- In a test, the team created a salt battery array and generated enough electricity to individually power a calculator, LED light and stopwatch.
Waters at Estuaries — where freshwater rivers meet the salty sea — contain different salt concentrations mix and may be sources of sustainable, “blue” osmotic energy, researchers discovered.
Researchers at American Chemical Society created a semipermeable membrane that harvests osmotic energy from salt gradients and converts it to electricity.
The new design had an output power density more than two times higher than commercial membranes in lab demonstrations.
Ye, Qin and their team members say their findings expand the range of ecological materials that could be used to make RED membranes and improve osmotic energy-harvesting performance, making these systems more feasible for real-world use.
Room for improvement
Osmotic energy can be generated anywhere salt gradients are found, but the available technologies to capture this renewable energy have room for improvement.
One method uses an array of reverse electrodialysis (Red in the picture) membranes that act as a sort of “salt battery,” generating electricity from pressure differences caused by the salt gradient.
An improved membrane (yellow line) dramatically increased the amount of osmotic power harvested from salt gradients, like those found in estuaries where salt water (left tank) meets fresh water (right tank).
To even out that gradient, positively charged ions from seawater, such as sodium, flow through the system to the freshwater, increasing the pressure on the membrane.
To further increase its harvesting power, the membrane also needs to keep a low internal electrical resistance by allowing electrons to easily flow in the opposite direction of the ions.
Higher ion conductivity
Previous research suggests that improving both the flow of ions across the red membrane and the efficiency of electron transport would likely increase the amount of electricity captured from osmotic energy.
So, Dongdong Ye, Xingzhen Qin and colleagues designed a semipermeable membrane from environmentally friendly materials that would theoretically minimise internal resistance and maximise output power.

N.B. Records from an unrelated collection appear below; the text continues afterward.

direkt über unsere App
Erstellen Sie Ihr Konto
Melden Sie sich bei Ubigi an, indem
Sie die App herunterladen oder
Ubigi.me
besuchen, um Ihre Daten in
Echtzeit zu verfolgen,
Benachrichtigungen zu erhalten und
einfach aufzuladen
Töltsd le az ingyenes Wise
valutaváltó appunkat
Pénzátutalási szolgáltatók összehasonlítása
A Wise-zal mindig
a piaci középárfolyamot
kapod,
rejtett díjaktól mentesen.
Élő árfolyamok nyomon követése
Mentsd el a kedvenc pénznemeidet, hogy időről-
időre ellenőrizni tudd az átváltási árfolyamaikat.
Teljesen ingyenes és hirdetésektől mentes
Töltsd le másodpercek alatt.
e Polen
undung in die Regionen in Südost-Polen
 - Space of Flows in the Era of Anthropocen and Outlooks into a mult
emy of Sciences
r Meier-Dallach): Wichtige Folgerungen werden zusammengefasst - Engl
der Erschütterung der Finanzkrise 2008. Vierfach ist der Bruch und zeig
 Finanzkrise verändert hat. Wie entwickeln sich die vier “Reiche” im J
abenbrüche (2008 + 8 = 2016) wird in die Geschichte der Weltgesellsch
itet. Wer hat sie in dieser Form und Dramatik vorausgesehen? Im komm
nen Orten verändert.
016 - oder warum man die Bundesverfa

The researchers’ red membrane prototype contained separate (i.e., decoupled) channels for ion transport and electron transport.
They created this by sandwiching a negatively charged cellulose hydrogel (for ion transport) between layers of an organic, electrically conductive polymer called polyaniline (for electron transport).
Initial tests confirmed their theory that decoupled transport channels resulted in higher ion conductivity and lower resistivity compared to homogenous membranes made from the same materials.
In a water tank that simulated an estuary environment, their prototype achieved an output power density 2.34 times higher than a commercial red membrane and maintained performance during 16 days of non-stop operation, demonstrating its long-term, stable performance underwater.
In a final test, the team created a salt battery array from 20 of their red membranes and generated enough electricity to individually power a calculator, LED light and stopwatch.